Judge Anderson's perfectly coifed hairIn contrast to Ma-Ma, Anderson is much more feminine than I had expected from the trailers. It’s also disappointing to have yet another woman’s super-power lie in being able to sense the thoughts and emotions of others. It’s a power that can barely be called metaphorical for the old idea of ‘feminine intuition’ – the concept used to condescendingly attribute to women a sixth sense that supposedly makes up for their inability to cope with masculine concepts like logic and rational thought. She is also annoyingly blessed with an artificially curled and implausible hairstyle that manages to stay undisturbed almost until the last frame. Nevertheless, it is clear that this film is not so much a film about how awesome Judge Dredd is (although he is that) as an origin story for Anderson. She’s the rookie in this picture, and we’re viewing her fairly impressive baptism of fire. One is not left at the end of the movie with any impression that she is lacking in mental or physical toughness.

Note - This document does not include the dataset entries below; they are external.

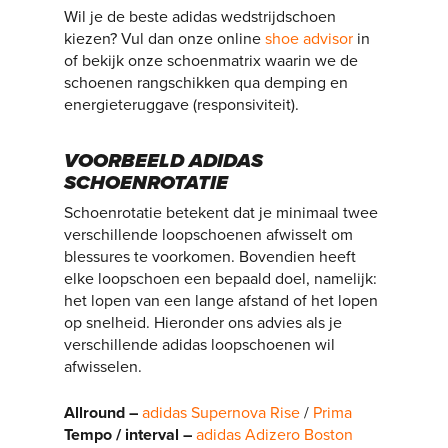
Wil je de beste adidas wedstrijdschoen
kiezen? Vul dan onze online
shoe advisor
in
of bekijk onze schoenmatrix waarin we de
schoenen rangschikken qua demping en
energieteruggave (responsiviteit).
VOORBEELD ADIDAS
SCHOENROTATIE
Schoenrotatie betekent dat je minimaal twee
verschillende loopschoenen afwisselt om
blessures te voorkomen. Bovendien heeft
elke loopschoen een bepaald doel, namelijk:
het lopen van een lange afstand of het lopen
op snelheid. Hieronder ons advies als je
verschillende adidas loopschoenen wil
afwisselen.
Allround –
adidas Supernova Rise
/
Prima
Tempo / interval –
adidas Adizero Boston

Dredd himself is excellent. I have an affection for the 1995 film, Judge Dredd, that I know few fans of the comics share, but I’m here to reassure you that Urban’s Dredd is a million miles from Stallone’s. Urban was a surprise choice for the ultimate-square-jaw-grim-face, Dredd. Hard to see the elven Éomer or the enthusiastically good humoured Bones as a potential Judge Dredd, but I’ve come to realise that Urban is something of a chameleon. He plays this role to perfection, complete with the extreme down-turned mouth for which Judge Dredd is known, yet somehow avoiding caricature. He brings the requisite gravitas to the picture whilst never stooping to the implausible growl of Christian Bale‘s Batman. Moreover, he comfortably shares the screen with Ma-Ma and Anderson, balancing the task of marking the iconic figure he is playing whilst never over-powering his scenes.

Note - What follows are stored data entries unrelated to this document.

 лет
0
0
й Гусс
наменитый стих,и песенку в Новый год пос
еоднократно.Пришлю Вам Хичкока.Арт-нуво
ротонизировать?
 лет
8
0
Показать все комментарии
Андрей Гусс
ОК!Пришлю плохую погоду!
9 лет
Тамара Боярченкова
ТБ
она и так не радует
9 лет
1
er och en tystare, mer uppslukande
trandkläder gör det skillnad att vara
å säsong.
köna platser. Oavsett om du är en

In addition to good central casting, Dredd also stands out for its supporting cast. I’d like to see Wood Harris play something other than a drug dealer and thug, but he and Rakie Ayola are both good, and it’s nice to see more people of colour on our screens. The main characters are all white, alas, but they are the exception. Perhaps due to being largely filmed in South Africa, beyond the central three characters, virtually everyone else in this film is a person of colour. It’s such a relief to see a film where the crowds aren’t as white-washed as the leads. Moreover, I particularly enjoyed Rakie Ayola’s role as Chief Judge. We have seen increasing numbers of women in senior positions in film and television, but rarely women of colour, and as I have commented elsewhere, this is not the progressive statement it appears to be. These women are almost universally set up to be undermined by their more intelligent, more charismatic, excentric and rebellious male subordinates. This is not the case with the Chief. She clearly knows exactly what she is doing and exactly how to handle both Dredd and Anderson to make them get the best out of each other.

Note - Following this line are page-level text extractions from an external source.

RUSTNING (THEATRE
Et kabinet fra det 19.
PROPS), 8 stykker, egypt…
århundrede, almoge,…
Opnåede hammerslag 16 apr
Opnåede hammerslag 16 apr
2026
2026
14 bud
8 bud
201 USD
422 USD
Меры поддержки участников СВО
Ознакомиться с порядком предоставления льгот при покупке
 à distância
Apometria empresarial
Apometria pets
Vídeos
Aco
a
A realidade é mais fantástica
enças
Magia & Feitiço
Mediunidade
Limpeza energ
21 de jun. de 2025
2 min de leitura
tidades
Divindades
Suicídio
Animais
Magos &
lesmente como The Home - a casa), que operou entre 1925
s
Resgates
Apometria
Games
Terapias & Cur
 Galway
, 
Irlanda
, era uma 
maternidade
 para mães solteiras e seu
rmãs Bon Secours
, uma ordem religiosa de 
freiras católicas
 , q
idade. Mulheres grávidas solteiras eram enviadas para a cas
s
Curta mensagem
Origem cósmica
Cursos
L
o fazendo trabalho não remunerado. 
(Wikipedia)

As I commented to my geek-film-buddy, Lee Harris, in our post-film animated discussion, we’re finally getting to see characters like Leia again. What’s that, you say, Princess Leia? The one who falls in love with Han Solo and needs rescuing from Darth Vader and from being Jabba’s improbable sex slave? If that’s how you read her character, we see things differently. Leia is the most consistently capable character in the Star Wars movies. Her only flaw as a female character is that by starting at a level of competence so far above the other main characters she doesn’t progress in terms of capability over the course of the three movies. This makes her more of a feature for the male characters to bounce off in their progression, and means that any character development she undergoes must be emotional. Nevertheless, after Han and Luke have thoroughly bungled their attempt to rescue her, Leia rescues herself – as she does also once she has been captured by Jabba the Hutt. Or did you forget who it was who strangled that fearsome mobster to death with the chains of her own slavery?

Like Leia, both the Chief Judge and Ma-Ma start the film as generals, and they remain impressively competent throughout. Dredd does not need to undermine them by showing them up as silly women that he can run rings around – rather, he is more impressive because he is valued by so impressive a woman as the Chief Judge, and because he is pitted against so impressive an adversary as Ma-Ma. Other writers take note: you don’t have to make women look silly in order to make men look good. In fact, if your men only look good against silly and improbably powerful women, you’re undermining yourself.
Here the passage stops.